Collection entries:
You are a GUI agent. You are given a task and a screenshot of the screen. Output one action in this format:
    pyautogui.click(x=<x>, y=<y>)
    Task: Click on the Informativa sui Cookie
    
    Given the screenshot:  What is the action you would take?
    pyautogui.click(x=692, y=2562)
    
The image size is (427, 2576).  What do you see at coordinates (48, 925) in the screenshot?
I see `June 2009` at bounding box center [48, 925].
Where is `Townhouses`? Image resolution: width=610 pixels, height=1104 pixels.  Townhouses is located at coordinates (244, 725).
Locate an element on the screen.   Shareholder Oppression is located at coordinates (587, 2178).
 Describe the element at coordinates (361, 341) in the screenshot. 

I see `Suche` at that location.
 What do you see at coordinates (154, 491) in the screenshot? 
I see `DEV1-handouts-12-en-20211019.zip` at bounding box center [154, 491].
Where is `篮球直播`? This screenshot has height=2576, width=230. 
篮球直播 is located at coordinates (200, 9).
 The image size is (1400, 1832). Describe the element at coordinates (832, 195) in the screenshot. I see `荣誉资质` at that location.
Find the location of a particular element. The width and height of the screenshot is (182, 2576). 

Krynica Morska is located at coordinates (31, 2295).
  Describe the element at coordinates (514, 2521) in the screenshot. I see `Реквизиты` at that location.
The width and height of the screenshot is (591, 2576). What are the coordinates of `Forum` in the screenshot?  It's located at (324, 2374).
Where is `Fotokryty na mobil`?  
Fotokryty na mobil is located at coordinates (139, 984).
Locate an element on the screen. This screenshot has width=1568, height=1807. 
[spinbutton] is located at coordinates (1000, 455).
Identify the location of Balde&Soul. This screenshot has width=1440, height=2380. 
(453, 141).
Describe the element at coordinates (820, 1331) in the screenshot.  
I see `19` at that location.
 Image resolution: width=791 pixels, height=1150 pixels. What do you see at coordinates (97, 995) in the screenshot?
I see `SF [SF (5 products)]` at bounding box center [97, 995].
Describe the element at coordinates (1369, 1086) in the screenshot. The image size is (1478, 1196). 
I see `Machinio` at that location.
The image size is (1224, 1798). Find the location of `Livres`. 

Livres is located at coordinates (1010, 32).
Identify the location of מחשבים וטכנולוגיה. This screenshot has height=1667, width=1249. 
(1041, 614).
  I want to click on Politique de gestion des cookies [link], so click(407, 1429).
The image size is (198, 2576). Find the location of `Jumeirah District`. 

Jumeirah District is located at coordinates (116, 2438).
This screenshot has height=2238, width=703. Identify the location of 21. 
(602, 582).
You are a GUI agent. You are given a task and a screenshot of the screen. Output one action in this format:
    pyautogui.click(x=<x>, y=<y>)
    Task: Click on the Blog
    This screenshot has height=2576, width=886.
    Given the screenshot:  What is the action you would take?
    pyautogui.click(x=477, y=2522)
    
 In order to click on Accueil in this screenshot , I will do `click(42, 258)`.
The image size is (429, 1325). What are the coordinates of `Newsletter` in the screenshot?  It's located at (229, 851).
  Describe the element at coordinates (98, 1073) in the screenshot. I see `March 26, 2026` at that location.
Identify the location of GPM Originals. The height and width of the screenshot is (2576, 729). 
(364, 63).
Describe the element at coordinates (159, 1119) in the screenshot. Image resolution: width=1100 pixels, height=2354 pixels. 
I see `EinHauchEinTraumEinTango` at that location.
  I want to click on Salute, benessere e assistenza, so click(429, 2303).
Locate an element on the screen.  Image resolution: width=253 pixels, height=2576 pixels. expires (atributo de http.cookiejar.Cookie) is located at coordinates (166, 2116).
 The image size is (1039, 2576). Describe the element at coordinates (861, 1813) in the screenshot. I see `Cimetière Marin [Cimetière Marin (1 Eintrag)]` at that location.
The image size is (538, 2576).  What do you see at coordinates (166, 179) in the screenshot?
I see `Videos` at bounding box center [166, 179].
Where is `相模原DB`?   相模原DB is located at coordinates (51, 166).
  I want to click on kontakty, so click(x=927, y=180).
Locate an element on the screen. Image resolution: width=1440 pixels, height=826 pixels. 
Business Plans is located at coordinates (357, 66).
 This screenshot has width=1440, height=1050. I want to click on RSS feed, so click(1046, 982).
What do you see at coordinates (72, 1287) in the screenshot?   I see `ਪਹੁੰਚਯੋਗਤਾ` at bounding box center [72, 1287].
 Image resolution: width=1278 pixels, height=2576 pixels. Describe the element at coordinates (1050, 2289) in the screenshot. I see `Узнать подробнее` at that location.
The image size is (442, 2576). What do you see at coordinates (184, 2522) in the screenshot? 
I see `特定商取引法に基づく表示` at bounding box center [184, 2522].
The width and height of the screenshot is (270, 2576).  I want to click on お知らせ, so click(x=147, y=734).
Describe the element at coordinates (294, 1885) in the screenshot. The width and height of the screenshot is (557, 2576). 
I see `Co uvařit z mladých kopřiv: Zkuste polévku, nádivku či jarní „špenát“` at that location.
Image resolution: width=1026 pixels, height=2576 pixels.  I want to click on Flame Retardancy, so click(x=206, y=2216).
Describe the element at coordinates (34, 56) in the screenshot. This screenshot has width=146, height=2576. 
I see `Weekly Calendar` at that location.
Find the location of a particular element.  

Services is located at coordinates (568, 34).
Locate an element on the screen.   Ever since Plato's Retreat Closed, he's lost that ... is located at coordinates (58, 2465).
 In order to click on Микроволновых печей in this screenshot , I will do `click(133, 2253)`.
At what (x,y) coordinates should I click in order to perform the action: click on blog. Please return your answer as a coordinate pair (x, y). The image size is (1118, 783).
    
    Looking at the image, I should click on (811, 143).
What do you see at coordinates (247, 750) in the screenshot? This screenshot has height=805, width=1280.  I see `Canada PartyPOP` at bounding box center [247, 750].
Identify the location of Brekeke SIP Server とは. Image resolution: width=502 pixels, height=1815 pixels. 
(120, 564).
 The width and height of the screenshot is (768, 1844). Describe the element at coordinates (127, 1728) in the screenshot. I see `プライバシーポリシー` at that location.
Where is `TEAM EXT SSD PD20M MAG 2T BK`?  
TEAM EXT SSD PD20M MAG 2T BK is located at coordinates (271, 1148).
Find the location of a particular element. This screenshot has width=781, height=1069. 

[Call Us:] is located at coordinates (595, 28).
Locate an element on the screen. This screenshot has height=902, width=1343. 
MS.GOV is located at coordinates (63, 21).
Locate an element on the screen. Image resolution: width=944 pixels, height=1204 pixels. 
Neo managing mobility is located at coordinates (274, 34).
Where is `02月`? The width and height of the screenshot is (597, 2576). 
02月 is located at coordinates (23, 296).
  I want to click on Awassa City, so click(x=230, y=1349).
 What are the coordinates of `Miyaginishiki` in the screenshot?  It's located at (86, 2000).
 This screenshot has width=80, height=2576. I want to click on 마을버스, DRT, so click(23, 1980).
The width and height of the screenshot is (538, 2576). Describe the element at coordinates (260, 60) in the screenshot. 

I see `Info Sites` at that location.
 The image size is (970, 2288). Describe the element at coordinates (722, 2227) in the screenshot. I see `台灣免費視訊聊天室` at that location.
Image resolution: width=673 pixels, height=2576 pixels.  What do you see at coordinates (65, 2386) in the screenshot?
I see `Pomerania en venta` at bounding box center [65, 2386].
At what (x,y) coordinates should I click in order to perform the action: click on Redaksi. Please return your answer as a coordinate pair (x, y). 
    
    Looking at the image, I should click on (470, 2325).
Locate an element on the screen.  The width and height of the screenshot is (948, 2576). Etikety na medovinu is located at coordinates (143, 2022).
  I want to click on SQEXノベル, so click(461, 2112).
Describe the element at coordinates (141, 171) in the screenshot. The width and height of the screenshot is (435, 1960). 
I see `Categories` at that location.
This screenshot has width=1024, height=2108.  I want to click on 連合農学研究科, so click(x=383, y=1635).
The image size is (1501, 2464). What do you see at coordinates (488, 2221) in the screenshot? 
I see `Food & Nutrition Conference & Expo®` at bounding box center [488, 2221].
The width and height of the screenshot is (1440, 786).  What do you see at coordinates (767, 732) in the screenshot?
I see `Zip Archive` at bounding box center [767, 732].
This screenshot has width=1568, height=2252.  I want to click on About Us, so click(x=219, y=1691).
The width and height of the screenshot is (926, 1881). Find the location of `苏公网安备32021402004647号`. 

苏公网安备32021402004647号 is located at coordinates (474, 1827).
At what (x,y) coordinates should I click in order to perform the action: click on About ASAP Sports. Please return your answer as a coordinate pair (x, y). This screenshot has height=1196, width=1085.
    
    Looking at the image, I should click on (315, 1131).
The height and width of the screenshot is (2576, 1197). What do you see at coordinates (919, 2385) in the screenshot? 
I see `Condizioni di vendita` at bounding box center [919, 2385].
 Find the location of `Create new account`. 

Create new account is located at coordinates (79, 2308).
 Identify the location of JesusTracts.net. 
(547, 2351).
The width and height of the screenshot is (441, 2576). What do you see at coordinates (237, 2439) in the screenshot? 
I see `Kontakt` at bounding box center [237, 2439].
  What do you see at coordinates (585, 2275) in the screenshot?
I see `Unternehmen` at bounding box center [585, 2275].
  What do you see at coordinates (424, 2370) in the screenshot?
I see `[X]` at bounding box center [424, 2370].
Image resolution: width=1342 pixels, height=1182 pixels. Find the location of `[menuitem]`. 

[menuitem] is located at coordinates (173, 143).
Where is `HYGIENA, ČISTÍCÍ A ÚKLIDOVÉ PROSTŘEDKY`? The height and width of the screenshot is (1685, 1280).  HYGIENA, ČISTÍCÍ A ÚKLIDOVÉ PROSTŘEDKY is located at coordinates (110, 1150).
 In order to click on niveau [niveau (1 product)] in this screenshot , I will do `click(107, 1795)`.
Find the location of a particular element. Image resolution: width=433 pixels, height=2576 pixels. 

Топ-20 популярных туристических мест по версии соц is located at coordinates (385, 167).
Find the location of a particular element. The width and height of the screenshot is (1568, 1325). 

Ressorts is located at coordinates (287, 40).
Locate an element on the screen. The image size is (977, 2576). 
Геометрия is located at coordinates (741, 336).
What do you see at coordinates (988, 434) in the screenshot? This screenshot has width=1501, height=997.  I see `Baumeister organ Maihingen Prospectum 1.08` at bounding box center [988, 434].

## Task details
Copy out, word for word, the part of the entries above that begins at the line with "Describe the element at coordinates (1369, 1086)" and ends at the line with "In order to click on Accueil", including both.

## Task output
Describe the element at coordinates (1369, 1086) in the screenshot. The image size is (1478, 1196). 
I see `Machinio` at that location.
The image size is (1224, 1798). Find the location of `Livres`. 

Livres is located at coordinates (1010, 32).
Identify the location of מחשבים וטכנולוגיה. This screenshot has height=1667, width=1249. 
(1041, 614).
  I want to click on Politique de gestion des cookies [link], so click(407, 1429).
The image size is (198, 2576). Find the location of `Jumeirah District`. 

Jumeirah District is located at coordinates (116, 2438).
This screenshot has height=2238, width=703. Identify the location of 21. 
(602, 582).
You are a GUI agent. You are given a task and a screenshot of the screen. Output one action in this format:
    pyautogui.click(x=<x>, y=<y>)
    Task: Click on the Blog
    This screenshot has height=2576, width=886.
    Given the screenshot:  What is the action you would take?
    pyautogui.click(x=477, y=2522)
    
 In order to click on Accueil in this screenshot , I will do `click(42, 258)`.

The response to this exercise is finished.